Ugh, the Math is what is going to kill me here.

So, yeah. There we go. What do you readers and writers prefer? A three book series where you have to wait three years to finish reading it or a standalone book with a Part 1, Part 2 or Part 3? I guess I will have to wait and see what the publisher would like from me if "Lane Changes" gets picked up!

Picture below stolen from The Waiting is the Hardest Part Blog

Wednesday, July 2, 2014

IWSG--Encouragment via Reviews in Writing

It's the first Wednesday of the month and that means...IWSG time! Today, I'm talking about my thoughts on reviews and how they can encourage you, if done tactfully!

I know there are authors out there who have said they never Google themselves or read reviews about their newest book. I'm not sure I'd have that kind of self control, especially nowadays where most authors have numerous social media sites. You have to maintain them, so you will eventually come across a reader who tells you their thoughts on your work. So, unless you have the money and can hire someone to manage your website/blog/Facebook/Twitter etc accounts for you, you are bound to come across negative and, hopefully, positive reviews/comments.

I wrote FanFiction (Harry Potter) for two years or so.

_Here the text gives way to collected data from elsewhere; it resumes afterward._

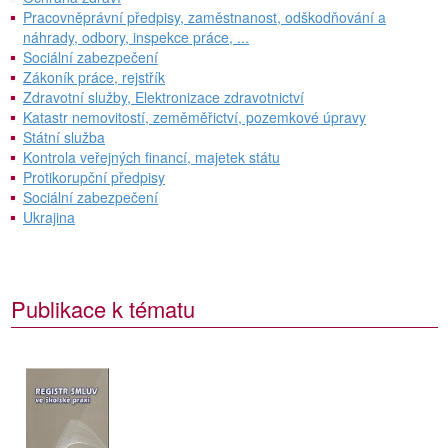
Pracovněprávní předpisy, zaměstnanost, odškodňování a
náhrady, odbory, inspekce práce, ...
Sociální zabezpečení
Zákoník práce, rejstřík
Zdravotní služby, Elektronizace zdravotnictví
Katastr nemovitostí, zeměměřictví, pozemkové úpravy
Státní služba
Kontrola veřejných financí, majetek státu
Protikorupční předpisy
Sociální zabezpečení
Ukrajina
Publikace k tématu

I read FF for longer and I saw some of the "flamers" and what they can write about a person's hard work. I could tell most of those "flamers" were just trying to get a reaction; probably bored teens or even adults who have nothing better to do than start an argument with someone they can't see. On the flip side, there are the gushing positive reviews. You can tell how excited they are to be reading something they connect with. They use numerous exclamation points, caps, or just tell you "I LOVE IT!!!!" Sometimes, you get some detailed feedback about specific scenes, characters or ideas that they liked. I've also seen this with reviews for published works on sites like Amazon, Goodreads and personal Blogs.

Personally, I like the positive feedback (who doesn't?) that comes with "why" they liked it. If they said YA Romance is their favorite genre and they identify with character "A"...why is that? If you loved a specific dialogue scene, "why" did it stick out to you? Negative feedback has it's uses, too. If more than a handful of readers tell you they think that <insert scene here> is "unreal" or "fell flat" it may just have done that, but getting a "why" is helpful. I find it encouraging to hear this kind of feedback as it helps me refine and chisel away at my story, trying to make it better and more appealing.

Knowing what works and what doesn't is encouraging in the long run. You will find that handful of people who just don't like what you wrote, but I chalk that up to the fact this story just isn't their cup of tea. If you can back up your positive and negative reviews with "why", it means alot more to the author than just "This was great" or "I couldn't get into it."

What kind of encouragement helps you as a writer? What do you think of some reviews that you have stumbled across?